Longstanding inequalities persist, with Black or Black British people over four times more likely than White people to be detained, have more repeated admissions and be more likely to be subject to police holding powers under the MHA. Rates of detention in economically deprived areas are worryingly high too, being more than three and a half times higher than in the least deprived areas. 

This year’s report includes findings from Independent Care (Education) and Treatment Reviews for people with a learning disability and/or autistic people which reveal the impact of a lack of community alternatives and poor commissioning decisions which led to people being admitted to hospitals that were a long way from home for prolonged periods of time. Over a third of the IC(E)TR patients reviewed had been in hospital for between 10 and 30 years.   

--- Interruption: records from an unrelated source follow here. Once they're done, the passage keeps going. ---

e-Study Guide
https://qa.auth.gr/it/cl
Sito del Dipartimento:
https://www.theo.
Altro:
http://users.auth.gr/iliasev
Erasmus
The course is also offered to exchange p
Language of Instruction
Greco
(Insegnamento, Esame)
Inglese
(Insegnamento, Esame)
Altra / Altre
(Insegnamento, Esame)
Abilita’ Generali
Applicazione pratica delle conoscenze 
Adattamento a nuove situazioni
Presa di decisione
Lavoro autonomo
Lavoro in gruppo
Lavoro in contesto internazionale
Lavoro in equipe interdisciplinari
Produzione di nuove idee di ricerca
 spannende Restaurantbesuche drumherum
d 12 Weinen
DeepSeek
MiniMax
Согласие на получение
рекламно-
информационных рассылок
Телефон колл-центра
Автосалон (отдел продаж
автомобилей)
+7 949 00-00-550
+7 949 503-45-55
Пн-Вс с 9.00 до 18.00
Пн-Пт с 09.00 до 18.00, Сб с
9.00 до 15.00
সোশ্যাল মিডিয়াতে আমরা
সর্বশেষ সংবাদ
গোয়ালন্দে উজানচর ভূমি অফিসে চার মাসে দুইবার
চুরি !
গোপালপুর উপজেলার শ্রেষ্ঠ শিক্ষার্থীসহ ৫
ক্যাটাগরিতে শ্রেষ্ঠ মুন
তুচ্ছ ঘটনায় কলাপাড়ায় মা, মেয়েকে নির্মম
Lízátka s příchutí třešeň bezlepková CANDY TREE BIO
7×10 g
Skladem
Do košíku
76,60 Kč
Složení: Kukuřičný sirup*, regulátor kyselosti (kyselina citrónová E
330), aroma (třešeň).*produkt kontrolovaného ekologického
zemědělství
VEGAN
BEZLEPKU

  Jemima Burnage, CQC’s Deputy Chief Inspector and lead for mental health said: 

“The pandemic has placed unprecedented pressure on all health and social care services, the people using them and staff working in them.  Despite strains on services, we have seen many examples of good practice and the dedication of staff. However, the workforce is exhausted with high levels of vacancies potentially risking the delivery of safe, high-quality care that respects human rights.  

“Community services are vital to prevent hospital detentions and without access to the right care at the right time, people’s symptoms may worsen contributing to them needing inpatient care. During the pandemic this has been a particular concern for children and young people, with some admitted to inappropriate settings due to a lack of suitable beds. Some community mental health services are rebuilding after the pandemic, but others are not yet in a recovery stage, in part because of staff shortages and staff burnout.

“Longstanding inequalities when accessing mental health care also remain a serious concern, with Black or Black British people, and people in deprived communities being far more likely to be detained under the MHA. Action is needed to address this, and we welcome the patient and carers race equalities framework which will support mental health trusts’ work with Black and minority ethnic communities. Reliable local and national data is also key to closing these gaps and to achieve much needed change.  

“We welcome Government’s acknowledgement of the need for improvement in mental health services. We also welcome its proposal to strengthen CQC’s monitoring role to those who commission services under the MHA, this will improve our system wide view of how the MHA is being used across services.”   

CQC has a statutory duty to monitor and report on how services apply the MHA to detain and treat people who have a mental illness and need protection for their own health or safety, or the safety of other people. In 2020/21 CQC carried out 682 MHA monitoring remote reviews of wards, and interviews with 1,895 patients and 1,111 carers and handled 2,280 complaints and contacts from patients and others raising issues concerning the MHA. 

The Second Opinion Appointed Doctor (SOAD) service, which CQC administrates, reviewed the treatment plans of 14,146 patients, resulting in changes to 30% of 1,030 treatment plans for medication of detained patients who were refusing consent.